Monsieur le Président,
Mesdames et Messieurs,
C'est avec plaisir que je me retrouve parmi vous pour cette rencontre désormais traditionnelle qui nous permet de faire le point sur l'année écoulée et de dessiner les perspectives pour le futur.
Les aléas du calendrier parlementaire m'avaient empêché, il y a un an, d'être présent physiquement pour clôturer vos travaux. Je tenais donc tout particulièrement à être parmi vous aujourd'hui, d'autant que le thème que vous avez choisi comme fil conducteur, le rôle du promoteur et de la promotion immobilière dans la fabrication de la ville, est au coeur de l'actualité et s'articule parfaitement avec les réflexions du Gouvernement et avec les réformes en cours, en particulier la loi relative à la solidarité et au renouvellement urbains.

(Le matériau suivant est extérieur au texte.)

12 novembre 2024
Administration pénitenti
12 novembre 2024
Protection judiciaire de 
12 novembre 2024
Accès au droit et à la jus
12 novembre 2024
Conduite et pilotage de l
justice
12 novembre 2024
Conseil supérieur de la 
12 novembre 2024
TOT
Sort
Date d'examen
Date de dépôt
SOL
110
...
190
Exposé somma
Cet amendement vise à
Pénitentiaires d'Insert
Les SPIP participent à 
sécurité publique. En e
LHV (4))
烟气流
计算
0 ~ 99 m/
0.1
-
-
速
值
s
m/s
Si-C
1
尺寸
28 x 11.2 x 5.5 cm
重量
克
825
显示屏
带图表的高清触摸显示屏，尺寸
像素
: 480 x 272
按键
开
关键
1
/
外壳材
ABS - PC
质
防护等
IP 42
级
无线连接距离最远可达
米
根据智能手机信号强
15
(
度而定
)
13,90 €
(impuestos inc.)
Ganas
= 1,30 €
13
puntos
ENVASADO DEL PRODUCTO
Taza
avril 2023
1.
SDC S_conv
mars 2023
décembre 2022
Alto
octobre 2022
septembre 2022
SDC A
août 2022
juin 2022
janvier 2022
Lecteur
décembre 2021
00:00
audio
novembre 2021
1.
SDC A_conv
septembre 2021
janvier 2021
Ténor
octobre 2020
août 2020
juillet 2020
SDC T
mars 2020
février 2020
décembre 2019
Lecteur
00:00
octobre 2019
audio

Avec ce texte, nous abordons en effet une nouvelle étape dans le programme que le Gouvernement s'était fixé, et que j'ai déjà eu l'occasion de vous présenter lors de nos rencontres précédentes.
La première phase a consisté à redéfinir les fondements d'une offre de logements qui soit à la fois :
- suffisante pour répondre aux besoins de nos concitoyens,
- équilibrée et diversifiée pour offrir une certaine liberté de choix,
- assortie de mécanismes de sécurité et de solvabilisation pour s'adapter à la mobilité croissante, et parfois la précarité, qui marquent les situations personnelles et professionnelles,
- pérenne pour offrir aux acteurs, élus, professionnels, associations, la visibilité nécessaire pour engager des projets,
- et enfin, de qualité, ce qui suppose une amélioration et une adaptation permanente du parc existant.

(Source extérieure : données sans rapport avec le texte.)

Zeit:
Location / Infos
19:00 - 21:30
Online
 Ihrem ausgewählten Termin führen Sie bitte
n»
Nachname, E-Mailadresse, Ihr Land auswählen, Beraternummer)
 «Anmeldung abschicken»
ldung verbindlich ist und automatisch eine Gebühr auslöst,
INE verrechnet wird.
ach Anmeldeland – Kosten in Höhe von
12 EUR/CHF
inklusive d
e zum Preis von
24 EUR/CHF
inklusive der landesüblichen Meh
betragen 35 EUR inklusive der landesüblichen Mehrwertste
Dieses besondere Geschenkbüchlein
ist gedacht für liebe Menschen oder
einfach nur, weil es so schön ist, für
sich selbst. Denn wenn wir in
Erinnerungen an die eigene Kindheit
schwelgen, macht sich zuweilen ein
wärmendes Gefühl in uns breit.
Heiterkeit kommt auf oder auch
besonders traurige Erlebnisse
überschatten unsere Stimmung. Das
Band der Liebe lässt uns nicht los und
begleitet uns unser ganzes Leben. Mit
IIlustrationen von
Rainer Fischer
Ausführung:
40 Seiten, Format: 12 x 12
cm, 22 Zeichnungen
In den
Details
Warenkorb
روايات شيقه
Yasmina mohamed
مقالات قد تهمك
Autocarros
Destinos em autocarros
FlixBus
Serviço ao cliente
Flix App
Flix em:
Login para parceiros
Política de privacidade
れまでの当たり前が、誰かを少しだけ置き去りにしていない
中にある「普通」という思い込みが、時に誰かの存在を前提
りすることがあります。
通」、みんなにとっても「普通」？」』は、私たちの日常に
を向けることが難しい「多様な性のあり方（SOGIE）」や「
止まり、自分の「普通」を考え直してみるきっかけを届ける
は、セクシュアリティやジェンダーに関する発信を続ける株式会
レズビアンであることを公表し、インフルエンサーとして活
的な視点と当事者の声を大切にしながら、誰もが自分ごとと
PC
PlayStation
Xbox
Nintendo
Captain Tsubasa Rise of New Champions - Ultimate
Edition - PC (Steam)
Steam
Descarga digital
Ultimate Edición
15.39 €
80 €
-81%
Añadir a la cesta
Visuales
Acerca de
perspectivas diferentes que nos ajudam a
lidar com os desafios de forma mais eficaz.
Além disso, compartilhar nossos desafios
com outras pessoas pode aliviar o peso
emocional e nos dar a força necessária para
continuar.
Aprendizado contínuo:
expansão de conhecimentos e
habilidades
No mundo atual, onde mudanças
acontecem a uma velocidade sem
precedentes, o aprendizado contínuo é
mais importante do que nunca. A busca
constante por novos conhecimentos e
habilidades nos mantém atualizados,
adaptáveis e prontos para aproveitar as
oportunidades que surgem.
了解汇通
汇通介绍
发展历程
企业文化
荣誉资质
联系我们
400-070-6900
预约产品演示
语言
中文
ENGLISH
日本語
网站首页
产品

Je ne détaillerai pas -ce serait trop long- les mesures budgétaires, fiscales, règlementaires, contractuelles correspondant à ces différents objectifs, et je n'en dresserai pas non plus un bilan, ne serait-ce que parce que nombre d'entre elles sont en phase de montée en régime, et nous en escomptons bien dans l'avenir des résultats encore supérieurs à ceux que nous pouvons déjà enregistrer aujourd'hui.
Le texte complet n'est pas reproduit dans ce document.